O resultado está aí para todo o mundo ver: demissões e rechaço aos currículos enviados. O valor da improdutividade mal remunerada aumenta, o modelo da vida em três estágios (pré-produtivo, produtivo e aposentadoria/improdutivo) se cristaliza e a inevitabilidade do declínio físico e cognitivo é convertida em profecia autorrealizadora.
Em contraste, uma solução conhecida, o aprendizado continuado, é capaz de estimular a conectividade cerebral, evitando o declínio cognitivo, enquanto converte as tecnologias em ascensão em ferramentas do cotidiano. Ele tanto renova a competitividade do profissional quanto resgata o capital intelectual anteriormente acumulado, que volta a "pagar dividendos".
Em tese, é fácil criar uma rota própria de desenvolvimento na meia-idade. Há uma miríade de cursos online de baixo custo, ministrados por professores das grandes universidades do mundo, que também incluem grupos de discussão para as trocas entre pares. Na prática, funciona pouco.
A razão é institucional. A maioria das empresas não se preocupa em capitalizar em cima deste tipo de investimento pessoal por causa de atrasos alojados na cultura corporativa e, mais amplamente, na cultura nacional, como exemplificado pela vedação ao rebaixamento funcional (p. ex. diretor virar gerente), que não é gostoso, mas é essencial para que a saída superior do elevador corporativo não se reduza à área externa do prédio.
De maneira ainda mais crítica, o dogma central em educação permanece o de que todas as políticas de ensino, com exceção da educação tardia (EJA), devem mirar a juventude. Não é de estranhar que tantos entrem em pânico assoprando velinhas à sombra da inteligência artificial.
Vedações etaristas, como a expulsória aos 75 do serviço público, devem ser revistas, até porque o modelo de estabilidade generalizada que lhe inspirava já está sendo abandonado. Incentivos tributários para quem contrata e retém os profissionais sêniores que trabalham com informação precisam entrar em pauta e as trilhas da educação continuada têm que se conectar aos paradigmas da neurologia contemporânea sobre a prevenção do declínio cognitivo.

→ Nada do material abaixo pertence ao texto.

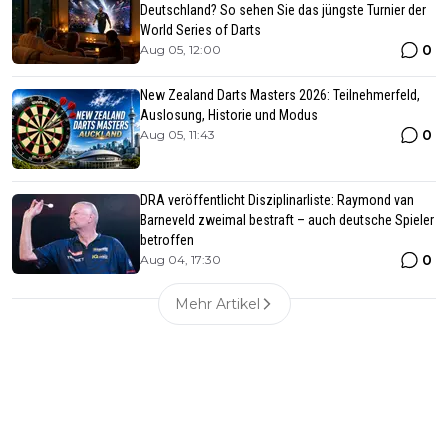
Deutschland? So sehen Sie das jüngste Turnier der
World Series of Darts
0
Aug 05, 12:00
New Zealand Darts Masters 2026: Teilnehmerfeld,
Auslosung, Historie und Modus
0
Aug 05, 11:43
DRA veröffentlicht Disziplinarliste: Raymond van
Barneveld zweimal bestraft – auch deutsche Spieler
betroffen
0
Aug 04, 17:30
Mehr Artikel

"Sociedade da longevidade" é o horizonte destas medidas e outras. É o aproveitamento do capital intelectual acumulado, o desenvolvimento de produtos que não sejam apenas cinzas ou azuis, para esse contingente populacional em ascensão e a redução dramática da mortalidade pela combinação de tecnologias médicas e evolução cultural.
Ela é uma virada na relação com a duração, que Andrew Scott, autor de um dos melhores livros no tema, compara com a que ocorreria se o dia deixasse de ter 24 horas e passasse a ter 32.
Em seu cerne estão os estágios múltiplos de desenvolvimento e subjetivação, as perspectivas de longo prazo na idade em que nossos pais estavam se aposentando, o foco maior na idade biológica em detrimento da cronológica e a consolidação de uma nova geração, os "perennials".
Eu não acredito que haverá uma transição homogênea para este novo modelo econômico e psicossocial, mas, que nos variados países, isto irá acontecer em momentos distintos, a partir de desafios locais. Ao final, a verdadeira vantagem competitiva não estará no mero aproveitamento das oportunidades oferecidas pela mão de obra jovem, mas na condução efetiva desta transição.